En dédiant ses odes à son cercle d’amis, Marc Claude de Buttet rend hommage au milieu culturel savoyard et met en lumière des personnages qui ne devaient pas être très connus du milieu intellectuel parisien de son époque, pas plus qui ne le sont aujourd’hui. Nous y trouvons Antoine Baptendier, avocat au Sénat de Savoie et poète à ses heures que Jean de Boyssonné, son professeur, considérait comme le meilleur poète de Chambéry. Peletier du Mans, dans son poème La Savoye, fait son éloge : Batendier, de suffisance égale / En poésie et science légale….[15] Et Buttet conseille à Baptendier de délaisser le droit pour la poésie de la nature. Laisse, laisse ces loix rongeardes / Et te per aux champs avec moi / pour voir caroler les Dryades.
Parmi
les autres membres de la Trouppe fidelle, il y a Jean de Balme, sieur de
Ramasse, poète ami de Marot qui n’a, semble-il, laissé aucune œuvre, Louis
Milliet, baron de Faverges, syndic de Chambéry et vice-président du Senat de
Savoie, Jean de Piochet (1542-1624) cousin maternel de Buttet, dont le livre de
raison donne des détails précieux sur la vie de son cousin. Jean de Piochet a
participé à la rédaction d’un corpus de notes et de commentaires qui auraient dû
accompagner la troisième édition de l’Amalthée, édition qui n’a jamais vu le
jour. Enfin Phillibert de Pingon (1525-1582), sans doute le plus connu des
proches de Buttet, est successivement vice-recteur de l’université de Padoue,
docteur en droit, avocat au Parlement, Premier Syndic de Chambéry et
historiographe du Duc, dont l’ouvrage sur la Maison de Savoie est toujours
recherché des bibliophiles [16].
Ainsi,
grâce à Marc Claude de Buttet et son Premier Livre des Vers, l’activité
littéraire de la Savoie à la Renaissance nous est mieux connue et il a fait écrire à Gabriel Pérouse : il comprend la nature et parle souvent le langage
du cœur. [17]
Bonne
Journée,
Textor
[1] Voir Bibliotheca Textoriana Epithalame sur le mariage de Philibert-Emmanuel de Savoie par Joachim du Bellay du 3 Mars 2025.
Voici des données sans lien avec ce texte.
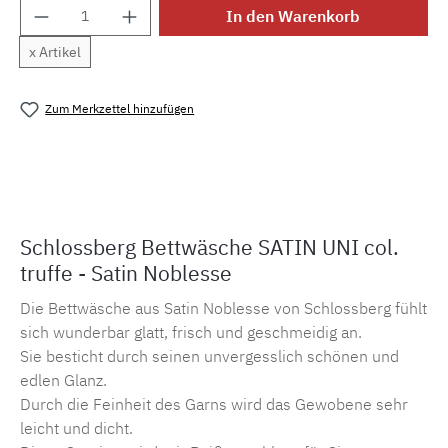
Produkt Anzahl: Gib den gewünschten Wert e
In den Warenkorb
x Artikel
Zum Merkzettel hinzufügen
Produktnummer:
MLSB.suni.truffe
Schlossberg Bettwäsche SATIN UNI col.
truffe - Satin Noblesse
Die Bettwäsche aus Satin Noblesse von Schlossberg fühlt
sich wunderbar glatt, frisch und geschmeidig an.
Sie besticht durch seinen unvergesslich schönen und
edlen Glanz.
Durch die Feinheit des Garns wird das Gewobene sehr
leicht und dicht.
[2] Personnage non identifié, peut-être un pseudonyme de Jean de Piochet, qui a préfacé l’édition de 1575, mais il est curieux que dans le même ouvrage Jean de Piochet ait signé simultanément de son nom et sous un pseudonyme.
[3]
Exemplaire portant un envoi de M.C. de Buttet à Ph. De Pingon.
[4]
L’Amathée, Ed de Rigaud, 1575, pp. 104-105.
[5] De
l’Auteur au Lecteur, postface du Premier Livre des Vers, folio 121v (1560)
[6] Pour une
édition critique récente de ce recueil, voir Sarah Alyn Stacey in Œuvres
Poétiques. Le Premier Livre Des Vers. Le Second Livre Des Vers. Les Vers De
Circonstance. (3 Volumes). Paris, Honoré Champion, 2022. Édition critique, avec
introduction, commentaires et glossaire
[7] C’est
l’hypothèse émise par S.A.Stacey
[8]
Exemplaire des Bibliothèques de Hyacinthe Théodore Baron et Jean Bourdel, avec leur
ex-libris.
[9] Histoire
de l'édition française, tome I, p. 251.
[10] Pour en
savoir plus sur l’origine de cette police, il faudra attendre que la base BaTyR s’intéresse aux caractères de civilité….
[11] Les
vers mesurés (ou strophe saphique) sont composés de 3 vers de onze syllabes
(hendécasyllabiques) et d’un vers de cinq syllabes (adonique). Leurs auteurs
cherchent à imiter la psalmodie antique.
[12] Le
Premier Livre de vers folio 121v.
[13] P. Lacroix in Œuvres Poétiques de M.-C. de Buttet, édit. Jouaust, 1880, I, 36.
[14] La
montagne du Nivolet surplombe la ville de Chambéry.
[15] Jacques
Peletier du Mans, La Savoye, Annecy, Jacques Bertrand 1572, pp.42. Voir
Bibliotheca Textoriana 29 Déc. 2022.
[16]
Emmanuel-Philibert de Pingon, Inclytorum Saxoniæ Sabaudiæque principum arbor
gentilitia, Turin, héritiers de Nicolò Bevilacqua, 1582.
[17] Gabriel
Pérouse, archiviste de Savoie, citant le Bibliophile Jacob in Causeries sur l'histoire littéraire de la
Savoie, Chambéry, Dardel 1934, pp. 146.